Eine Wienerin fand ihren Lieblingspark am Samstagmorgen völlig vermüllt vor. Sie verdächtigt Klima-Aktivisten hinter dem Saustall.

Am Freitag kam es in ganz Europa zum Klimastreik – überwiegend junge Menschen gingen auf die Straße, um für mehr Umweltschutz und Maßnahmen gegen die Klimakrise zu demonstrieren. Auch in Wien startete am Freitagnachmittag die Klima-Bewegung. Davor scheint es eine Demo-Party im Wiener Stadtpark gegeben zu haben. Eine "Heute"-Leserin traute am Tag danach ihren Augen nicht, denn: Beim Klimastreik wurde scheinbar so einiges an Müll hinterlassen.

Ab 13.00 Uhr kam der Demo-Zug vom Stubenring aus in Fahrt und zog über den Ring und die Praterstraße.  Das große Motto lautete " People not Profit", weil "Macht- und Profitinteressen einiger weniger noch immer über den Lebensgrundlagen von uns allen stehen." Zudem setzte man ein Zeichen gegen fossile Energie und für mehr Umweltschutz. Vor dem Demo-Start sollen einige Grüppchen allerdings den Wiener Stadtpark ganz klimaunfreundlich verunstaltet haben. 

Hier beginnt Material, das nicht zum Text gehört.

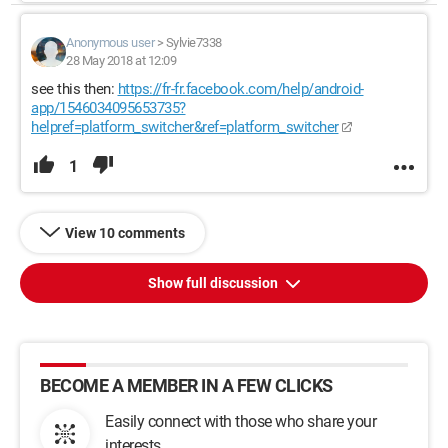
Anonymous user
>
Sylvie7338
28 May 2018 at 12:09
see this then:
https://fr-fr.facebook.com/help/android-
app/1546034095653735?
helpref=platform_switcher&ref=platform_switcher
1
View 10 comments
Show full discussion
BECOME A MEMBER IN A FEW CLICKS
Easily connect with those who share your
interests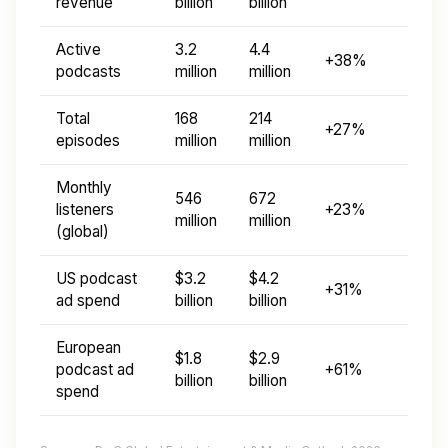
revenue
billion
billion
Active
3.2
4.4
+38%
podcasts
million
million
Total
168
214
+27%
episodes
million
million
Monthly
546
672
listeners
+23%
million
million
(global)
US podcast
$3.2
$4.2
+31%
ad spend
billion
billion
European
$1.8
$2.9
podcast ad
+61%
billion
billion
spend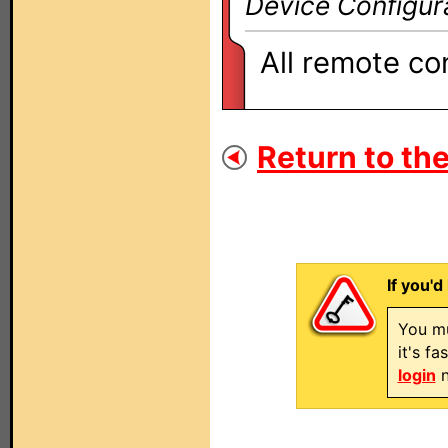
Device Configur
All remote co
Return to the
If you'd
You mu
it's f
login
n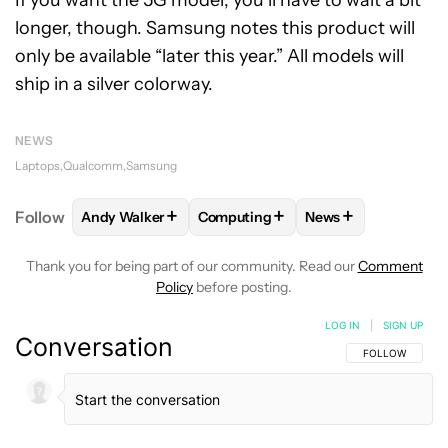
If you want the 5G model, you’ll have to wait a bit
longer, though. Samsung notes this product will
only be available “later this year.” All models will
ship in a silver colorway.
NEWS
Laptops
Qualcomm
Samsung
+
+
+
Follow
Andy Walker
Computing
News
FOLLOW
FOLLOW "ANDY WALKER" TO RECEIVE NO
FOLLOW
FOLLOW "COMPUTING" T
FOLLOW
FOLLOW 
Thank you for being part of our community. Read our
Comment
Policy
before posting.
LOG IN
|
SIGN UP
Conversation
FOLLOW THIS C
FOLLOW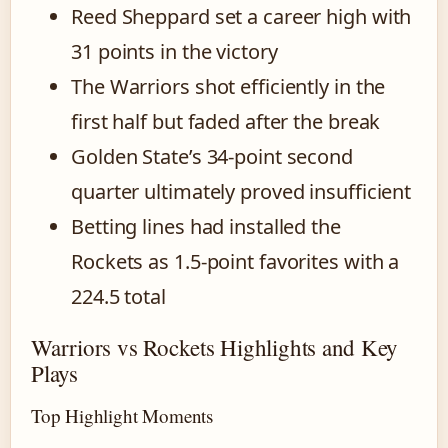
Reed Sheppard set a career high with
31 points in the victory
The Warriors shot efficiently in the
first half but faded after the break
Golden State’s 34-point second
quarter ultimately proved insufficient
Betting lines had installed the
Rockets as 1.5-point favorites with a
224.5 total
Warriors vs Rockets Highlights and Key
Plays
Top Highlight Moments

Frau beim Morgenlauf erstaunt über Müllwiese

Leserreporterin Petra* (Name von der "Heute"-Redaktion geändert) schäumte vor Wut, als sie gegen 6.00 Uhr bei ihrem morgendlichen Lauf durch den Stadtpark zugemüllte Wiesen voller Bierdosen, Plastiksackerl und Zigarettenschachteln vorfand. Einige Rowdys warfen auch Parkbänke um.

Im Gespräch mit "Heute" fand sie zu diesem Zustand im Herzen Wiens deutliche Worte: "Es ist schon eine Frechheit, sich auf einer Demo für den Umweltschutz einzusetzen und danach den Stadtpark so vermüllt zu hinterlassen – ohne Worte". Ironisch fügte sich hinzu, dass "so joggen am Morgen so richtig Spaß macht". Obwohl man zweifelsohne behaupten kann, dass die Demonstranten beste Absichten hatten, erwies man den Wienern, welche die Idylle des Stadtparkes genießen wollen, einen Bärendienst.

Klimaaktivisten: "Wir waren nicht im Stadtpark"

Bei den Aktivisten, die am Samstag für die Umwelt demonstrierten, sorgen die Vorwürfe für Ärger. Schließlich ist die Demonstration von Stubentor aus über den Ring losmarschiert, nicht durch den Stadtpark. Die Abschlusskundgebung fand in der Venediger Au statt, eine Klimaaktivistin berichtet: "Im Stadtpark sind abends Jugendliche unterwegs, wir waren das nicht. Die Venediger Au haben wir sauberer hinterlassen als sie war. Alle haben fleißig mit Taschenlampen Müll – sogar noch Raketen von Silvester – weggeräumt."